Background information
- Origin: New York City, U.S.
- Genres: Punk rock; hardcore punk; alternative rock; riot grrrl;
- Years active: 1987–2000 • 2002 • 2004 • 2019–present
- Label: Blast First • Go Kart Records
- Members: Theo Kogan; Gina Volpe; Sydney "Squid" Silver; Chip English;
- Past members: Sindi Benezra; Becky Wreck; Gus Morgan (formerly Helen Destroy); Kate Schellenbach;

= Lunachicks =

American punk rock band

Lunachicks are an American punk rock band from New York City.

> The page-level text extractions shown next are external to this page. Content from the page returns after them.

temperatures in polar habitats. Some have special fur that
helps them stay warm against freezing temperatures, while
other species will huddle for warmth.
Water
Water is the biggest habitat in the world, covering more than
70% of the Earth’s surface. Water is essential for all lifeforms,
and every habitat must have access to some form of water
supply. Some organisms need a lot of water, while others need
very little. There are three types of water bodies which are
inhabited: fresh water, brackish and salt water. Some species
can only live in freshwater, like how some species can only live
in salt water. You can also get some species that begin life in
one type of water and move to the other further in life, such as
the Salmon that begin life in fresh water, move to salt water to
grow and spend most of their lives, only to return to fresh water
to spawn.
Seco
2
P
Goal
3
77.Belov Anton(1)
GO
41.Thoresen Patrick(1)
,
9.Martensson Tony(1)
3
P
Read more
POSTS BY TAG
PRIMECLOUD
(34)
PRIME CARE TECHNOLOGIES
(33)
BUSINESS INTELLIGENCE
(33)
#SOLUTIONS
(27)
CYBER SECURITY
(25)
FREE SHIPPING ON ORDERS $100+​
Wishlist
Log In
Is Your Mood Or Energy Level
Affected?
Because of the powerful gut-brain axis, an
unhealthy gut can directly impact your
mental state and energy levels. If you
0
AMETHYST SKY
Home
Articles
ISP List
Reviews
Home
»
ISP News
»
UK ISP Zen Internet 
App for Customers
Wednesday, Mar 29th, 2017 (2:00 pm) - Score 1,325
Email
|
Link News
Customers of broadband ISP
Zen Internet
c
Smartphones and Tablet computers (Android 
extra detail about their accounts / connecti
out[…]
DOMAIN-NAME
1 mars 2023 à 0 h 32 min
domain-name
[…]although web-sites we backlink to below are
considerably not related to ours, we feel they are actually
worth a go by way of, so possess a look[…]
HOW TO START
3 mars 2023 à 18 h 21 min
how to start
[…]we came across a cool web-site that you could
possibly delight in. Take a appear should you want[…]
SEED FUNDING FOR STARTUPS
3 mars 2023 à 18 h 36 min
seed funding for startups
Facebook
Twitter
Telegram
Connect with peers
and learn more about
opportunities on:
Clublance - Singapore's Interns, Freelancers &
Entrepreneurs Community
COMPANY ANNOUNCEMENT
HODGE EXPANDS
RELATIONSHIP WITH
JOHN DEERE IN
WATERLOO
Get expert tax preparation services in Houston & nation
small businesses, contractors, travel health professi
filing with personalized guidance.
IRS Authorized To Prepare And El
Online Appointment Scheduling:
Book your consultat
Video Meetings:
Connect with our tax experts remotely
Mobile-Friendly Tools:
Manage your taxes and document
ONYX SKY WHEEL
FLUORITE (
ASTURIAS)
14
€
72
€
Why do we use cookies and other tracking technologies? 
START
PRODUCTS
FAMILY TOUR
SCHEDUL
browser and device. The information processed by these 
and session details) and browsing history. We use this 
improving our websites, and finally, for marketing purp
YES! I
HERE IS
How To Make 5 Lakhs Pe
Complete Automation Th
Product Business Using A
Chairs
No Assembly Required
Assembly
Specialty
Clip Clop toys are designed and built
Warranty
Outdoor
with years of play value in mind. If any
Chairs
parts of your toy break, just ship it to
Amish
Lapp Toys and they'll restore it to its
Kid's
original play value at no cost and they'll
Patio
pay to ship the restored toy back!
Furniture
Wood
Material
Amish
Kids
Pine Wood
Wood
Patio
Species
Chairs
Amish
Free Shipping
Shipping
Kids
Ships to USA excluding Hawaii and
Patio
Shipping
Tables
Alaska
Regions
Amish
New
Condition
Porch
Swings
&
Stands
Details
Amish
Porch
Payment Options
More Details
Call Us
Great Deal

The band formed in 1987, went on hiatus in 2001, and reunited in 2019. The band cited influences including the Ramones, Kiss, and the MC5.

== History ==
Theo Kogan, Gina Volpe, and Sydney "Squid" Silver were students at New York City's Fiorello H. LaGuardia High School of Music & Art and Performing Arts when they decided to form a band. Sindi Benezra, an acquaintance of Silver, was asked to join shortly after. They rehearsed and wrote material in Gina's bedroom for about a year. Their first composition, the lengthy "Theme Song", was about killing Kogan's and Silver's English teacher. The band played their first show in 1988 with Theo's then-boyfriend Mike on the drums.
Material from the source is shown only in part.